Doris Sams, inspiration for A League of Their Own

I never heard of Doris Sams until she died last week at age 85.

And yet I owe her a huge debt. So does my daughter, and so do lots of little girls who grow up dreaming of playing baseball.

Doris lived A League of Their Own as a superstar for 8 years in the All-American Girls Professional Baseball League - the circuit immortalized in the 1992 film. She pitched a perfect game; she won a batting title; she led the league in home runs. You could make a case that she was the Babe Ruth of professional women's baseball.

And she is, for all her exploits, unknown to today's baseball fans -- who think of the stars of women's baseball as Madonna; Geena Davis; Rosie O'Donnell; even Tom Hanks. But the real-life players who were the inspirations for the characters played by those stars in A League of Their Own lived their lives out quietly, even anonymously, after the league folded in 1954. Doris Sams went back home to Knoxville, where she worked for the local Utility Board for 25 years.

Her legacy? Girls like my daughter, who is 11 years and plays baseball -- not softball, but the game that tv announcers sometimes call "good old-fashioned country hardball." She's the only girl on her Little League team, and she's the only girl on her travel team. And, if you'll permit some parental bragging, she's also good; she is, in fact, an All-Star. She never talks about being the only girl, and the boys she plays with don't seem to notice -- at least once they realize that she can actually play.

And she has watched A League of Their Own, by my conservative estimate, 9 million times.

geena-davis

It's funny to her that the women play baseball in skirts, like the one Geena Davis is wearing here. It's funny to her when Tom Hanks, playing drunkard manager Jimmy Dugan, tells an umpire that he looks like "a penis with a little hat on."  And it's funny to her when one of the players intentionally throws a ball into the stands to nail a heckler who keeps yelling "Girls can't play baseball."

But it's not funny to her how seriously the women take the game of baseball; instead, it makes perfect sense to her, because that's how she takes it.

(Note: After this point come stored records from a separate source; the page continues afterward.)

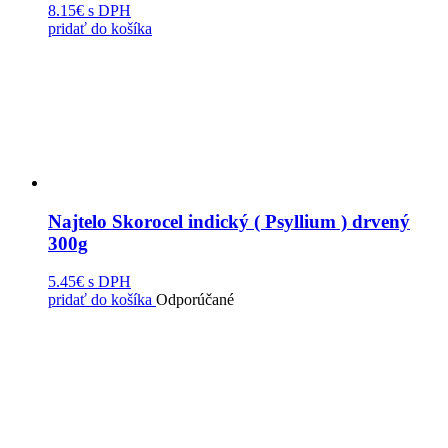
8.15€
s DPH
pridať do košíka
Najtelo Skorocel indický ( Psyllium ) drvený
300g
5.45€
s DPH
pridať do košíka
Odporúčané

And it's not funny to her when Jimmy Dugan says, in the movie's most famous scene,  "there's no crying in baseball." She agrees -- and she also knows on some level, even though she's never said so, that while the boys on her team can cry (and most have, at one point or another), she, as the only girl, can't.

But I think Jimmy Dugan is wrong: there is crying in baseball. I know because, after reading about the brave pioneer Doris Sams -- who paved the way for girls like my daughter -- I cried grateful tears for someone I never heard of until she died.